The Cantina’s resident DJ Rex, a pilot droid who appeared in the Star Wars Rebels episode "Droids in Distress” also has an elaborate backstory that the producers could draw from but hasn’t been shared fully.

However, lots of the backstories have been put together into a new novel by Delilah Dawson called Black Spire, which is a direct tie-in with Galaxy’s Edge — and that Oga-Wookiee story will be available to read in detail.

These inspiring women also discussed how diversity plays an important role in order that every visitor has a character they can identify with.

“As we move forward with Rey in the current set of movies and with the other women that have been brought into the story, it was really important for us to consider that when we're talking about who's going to be in the land,” Beck said. “With such a breadth of storytelling, we're talking about something that extends beyond two hours so it's important that you have diversity from all points of view.

Also by exploring territory that may not have been covered on TV so that there is room for all kinds of characters.”

“Lucasfilm set a really good path for us in terms of the diversity of characters that we see,” Kerrison added. “And when we thought about that, for the land, we didn't just think of it as a male, female thing.

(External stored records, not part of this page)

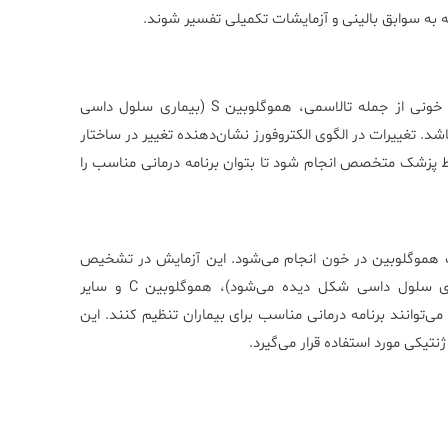
 به سوابق بالینی و آزمایشات تکمیلی تفسیر شوند.
نتایج آزمایش الکتروفورز هموگلوبین می‌تواند نشان‌دهنده اختلالات خونی از جمله تالاسمی، هموگلوبین S (بیماری سلول داسی
ر هموگلوبینوپاتی‌ها باشد. تغییرات در الگوی الکتروفورز نشان‌دهنده تغییر در ساختار
ط پزشک متخصص انجام شود تا بتوان برنامه درمانی مناسب را
خیص انواع مختلف هموگلوبین در خون انجام می‌شود. این آزمایش در تشخیص
بیماری‌های خونی مانند تالاسمی بتا، هموگلوبین S (که در بیماری سلول داسی شکل دیده می‌شود)، هموگلوبین C و سایر
 می‌توانند برنامه درمانی مناسب برای بیماران تنظیم کنند. این
یکی مورد استفاده قرار می‌گیرد.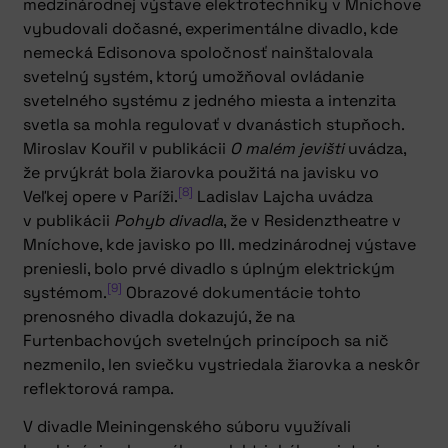
medzinárodnej výstave elektrotechniky v Mníchove
vybudovali dočasné, experimentálne divadlo, kde
nemecká Edisonova spoločnosť nainštalovala
svetelný systém, ktorý umožňoval ovládanie
svetelného systému z jedného miesta a intenzita
svetla sa mohla regulovať v dvanástich stupňoch.
Miroslav Kouřil v publikácii
O malém jevišti
uvádza,
že prvýkrát bola žiarovka použitá na javisku vo
[8]
Veľkej opere v Paríži.
Ladislav Lajcha uvádza
v publikácii
Pohyb divadla
, že v Residenztheatre v
Mníchove, kde javisko po III. medzinárodnej výstave
preniesli, bolo prvé divadlo s úplným elektrickým
[9]
systémom.
Obrazové dokumentácie tohto
prenosného divadla dokazujú, že na
Furtenbachových svetelných princípoch sa nič
nezmenilo, len sviečku vystriedala žiarovka a neskôr
reflektorová rampa.
V divadle Meiningenského súboru využívali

“It's the diversity of species, that the droids that you meet are just every type of character that you would like to meet. Characters that have different hair color, all of these things that are current to today's times and trying to find a character for you, as you walk into the land, that you can identify with.”

This came with the freedom to tell brand new stories that were fresh in the Star Wars world but unique to Galaxy’s Edge.

“As we were getting ready for Episode 7, and then anticipating Episode 9, knowing that, yes, we're building brick, mortar, and steel and once the steel goes out, it's very difficult to move,” Beck explained. “But we spent a lot of time in those early moments, discussing the fact that it was a place that is in the Star Wars galaxy but was not a place that we had been to before that came with its own baggage or its own story.

“We could write our own story on it and therefore create and find those connections in other stories now that we have the backdrop upon which to layer those things,” she added. “We think about [the park] as much as you think about us and we tried to make sure that we're serving things and also not telling everything.

“I think this was a discussion that Margaret and I had of just not answering every question because maybe a better idea would come.”